The New 'Da Vinci Code' Code
April 27, 2006 — -- A British High Court judge who rejected claims that "The Da Vinci Code" author Dan Brown had plagiarized his novel managed to inject a bit more mystery into the international bestseller.
It emerged on Wednesday that the judge at the center of the copyright trial has hidden his own code in his judgment -- and he seems to be daring anyone to try to crack it.
Dan Tench, an observant lawyer at the London-based law firm Olswang, noticed 38 random italicized letters in the 71-page court document. He said at first he didn't believe it was anything more than a problem with the judge's computer.

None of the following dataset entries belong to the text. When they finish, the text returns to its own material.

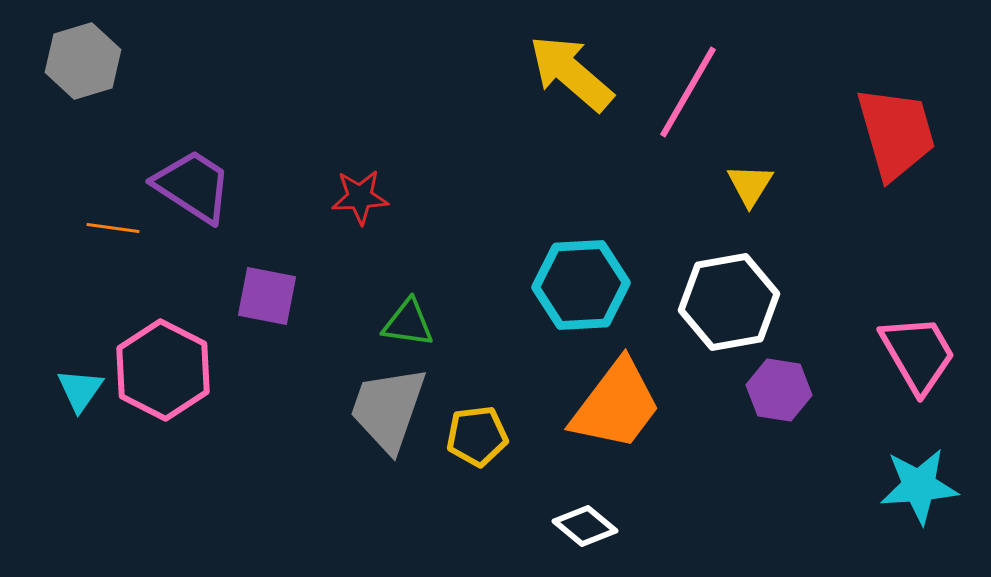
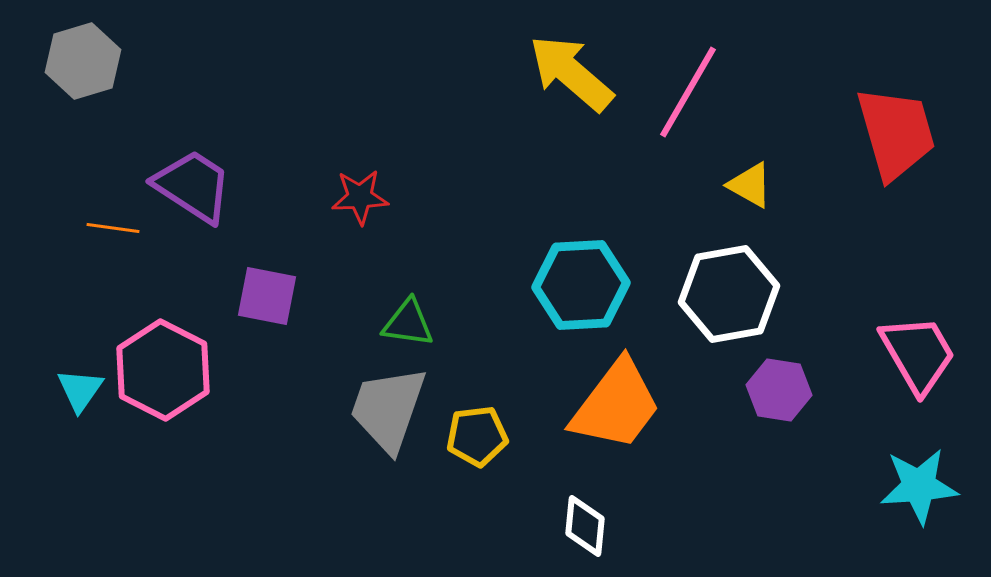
yellow triangle: rotated 33 degrees counterclockwise
white hexagon: moved 8 px up
white diamond: rotated 56 degrees clockwise
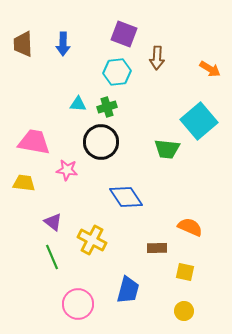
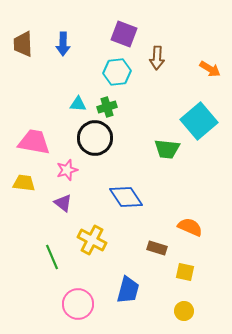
black circle: moved 6 px left, 4 px up
pink star: rotated 25 degrees counterclockwise
purple triangle: moved 10 px right, 19 px up
brown rectangle: rotated 18 degrees clockwise
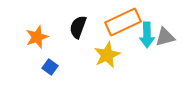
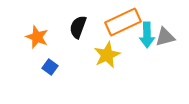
orange star: rotated 30 degrees counterclockwise
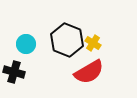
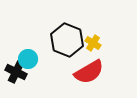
cyan circle: moved 2 px right, 15 px down
black cross: moved 2 px right; rotated 10 degrees clockwise
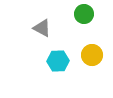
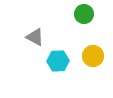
gray triangle: moved 7 px left, 9 px down
yellow circle: moved 1 px right, 1 px down
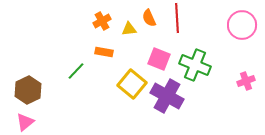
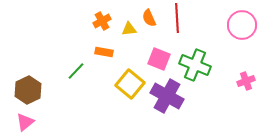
yellow square: moved 2 px left
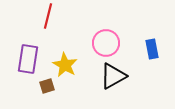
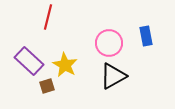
red line: moved 1 px down
pink circle: moved 3 px right
blue rectangle: moved 6 px left, 13 px up
purple rectangle: moved 1 px right, 2 px down; rotated 56 degrees counterclockwise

"One doesn't really think that a High Court judge is going to encipher a message in the text of a judgement, so I thought it was probably just a word processing error," Tench told ABC News.
Justice Peter Smith sent Tench an e-mail confirming his suspicions and told him to go back and look at the first paragraph of the judgement. When Tench did, he realized that the first italicized letters spell out "Smith Code."

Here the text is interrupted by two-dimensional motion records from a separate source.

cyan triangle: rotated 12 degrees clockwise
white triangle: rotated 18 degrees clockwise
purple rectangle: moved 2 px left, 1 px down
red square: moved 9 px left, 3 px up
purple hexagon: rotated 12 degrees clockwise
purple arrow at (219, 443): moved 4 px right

For three weeks in March, Smith had presided over the case brought by authors Michael Baigent and Richard Leigh, who claimed that Brown plagiarized their book, "The Holy Blood and Holy Grail."
"It's clear from the judgement itself, the text of the judgement, that the judge got very much into the substance of the two books in question and it was very much in the spirit of those two books that he's obviously encoded this message," Tench said.
If Tench's reading of the judge's ruling is correct, it would suggest that the code the jusge worked into his decision is related to Brown's theory that the descendents of Jesus Christ and Mary Magdalene are still alive.
Although the judge would not reveal his code and its meaning, he did say he would probably confirm it if someone cracked it, which was "not a difficult thing to do." The first nine letters have been deciphered, but beyond that is anyone's guess.
These are the letters:
s, m, i, t, h, c, o, d, e, J, a, e, i, e, x, t, o, s, t, p, s, a, c, g, r, e, a, m, q, w, f, k, a, d, p, m, q, z.
It can only come as welcome public relations not only for the book, which has now sold more than 40 million copies worldwide, but also for the much-anticipated movie version of the novel, starring Tom Hanks as historian Robert Langdon, which is due to be released next month.